I've failed to find any /proc/cpuinfo output via Google showing any FP/Neon on any Asus router with a 32-bit ARM myself. The A9-based devices did not have FP or Neon for sure. Can you show the output from a device that does? (It should show hardware capabilities regardless of what's enabled in the software).
https://github.com/SWRT-dev/softcenter_tools/blob/52ff614504526fb6d828fc3f4ddf6a40145e1faa/sc.sh#L22
Just build anything and try to run it
Asus prebuilt files are built with flags softfp or soft, i don't think it's good idea to modify the build environment.
Thanks - the code there seems to suggest all 675x have Neon, which would make sense.
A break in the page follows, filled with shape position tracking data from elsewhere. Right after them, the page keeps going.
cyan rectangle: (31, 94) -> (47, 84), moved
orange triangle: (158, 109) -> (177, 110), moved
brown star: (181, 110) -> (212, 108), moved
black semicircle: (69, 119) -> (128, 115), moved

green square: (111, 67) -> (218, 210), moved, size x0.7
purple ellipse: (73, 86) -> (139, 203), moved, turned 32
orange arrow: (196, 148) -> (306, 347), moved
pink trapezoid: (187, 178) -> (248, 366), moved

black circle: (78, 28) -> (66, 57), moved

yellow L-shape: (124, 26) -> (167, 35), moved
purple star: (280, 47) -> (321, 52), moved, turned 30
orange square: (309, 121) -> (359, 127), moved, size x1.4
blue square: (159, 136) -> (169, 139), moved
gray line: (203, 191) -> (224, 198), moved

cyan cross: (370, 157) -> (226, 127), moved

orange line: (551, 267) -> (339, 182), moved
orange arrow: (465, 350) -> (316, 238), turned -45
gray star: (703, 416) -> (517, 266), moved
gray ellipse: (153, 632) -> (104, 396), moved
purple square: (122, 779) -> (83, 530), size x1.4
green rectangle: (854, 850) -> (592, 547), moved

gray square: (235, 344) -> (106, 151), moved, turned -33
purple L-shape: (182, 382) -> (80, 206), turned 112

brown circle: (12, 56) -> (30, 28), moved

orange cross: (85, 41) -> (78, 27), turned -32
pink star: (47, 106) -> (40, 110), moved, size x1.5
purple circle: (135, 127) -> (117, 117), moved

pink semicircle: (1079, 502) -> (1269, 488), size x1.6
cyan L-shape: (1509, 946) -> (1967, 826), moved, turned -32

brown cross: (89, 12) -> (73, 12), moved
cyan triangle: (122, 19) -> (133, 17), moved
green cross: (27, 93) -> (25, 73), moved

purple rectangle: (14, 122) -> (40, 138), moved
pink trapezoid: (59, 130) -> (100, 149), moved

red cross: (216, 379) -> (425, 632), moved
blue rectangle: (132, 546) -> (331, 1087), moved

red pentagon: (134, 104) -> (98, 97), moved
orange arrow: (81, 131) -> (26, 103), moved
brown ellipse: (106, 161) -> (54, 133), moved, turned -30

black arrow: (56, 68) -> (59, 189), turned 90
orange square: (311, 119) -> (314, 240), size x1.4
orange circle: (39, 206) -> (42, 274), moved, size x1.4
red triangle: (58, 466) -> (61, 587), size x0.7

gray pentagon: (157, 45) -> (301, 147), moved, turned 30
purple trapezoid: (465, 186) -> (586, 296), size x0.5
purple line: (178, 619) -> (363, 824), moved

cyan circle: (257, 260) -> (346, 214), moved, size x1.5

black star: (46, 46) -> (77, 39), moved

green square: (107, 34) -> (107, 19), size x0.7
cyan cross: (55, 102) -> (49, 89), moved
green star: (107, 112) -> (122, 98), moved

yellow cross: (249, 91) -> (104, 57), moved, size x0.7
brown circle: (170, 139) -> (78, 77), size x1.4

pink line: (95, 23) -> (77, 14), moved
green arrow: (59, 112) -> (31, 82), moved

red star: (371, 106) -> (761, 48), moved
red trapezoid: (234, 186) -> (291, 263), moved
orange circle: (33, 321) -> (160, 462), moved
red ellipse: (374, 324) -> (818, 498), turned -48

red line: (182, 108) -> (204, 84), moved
And looking more closely at the Merlin kernel config, I can see it enabled in the 63178 kernel for the AX58U. I'd missed that.
So I think this patch can be extended to cover those systems - the benefit would be basically the same as for the A53 ones.
Changing the flags as per this PR won't affect binary compatibility - we stay using the soft/softfp ABI, so FP values are passed in integer registers to external functions. What wouldn't work in this system would be using -mfloat-abi=hard as in your link.
What do you think is the crypto difference between 6750 and 6755? I'm pretty certain it can't be the ARM crypto extensions, unless we're wrong about those chips being Cortex-A7s. Could maybe be a Cortex-A32?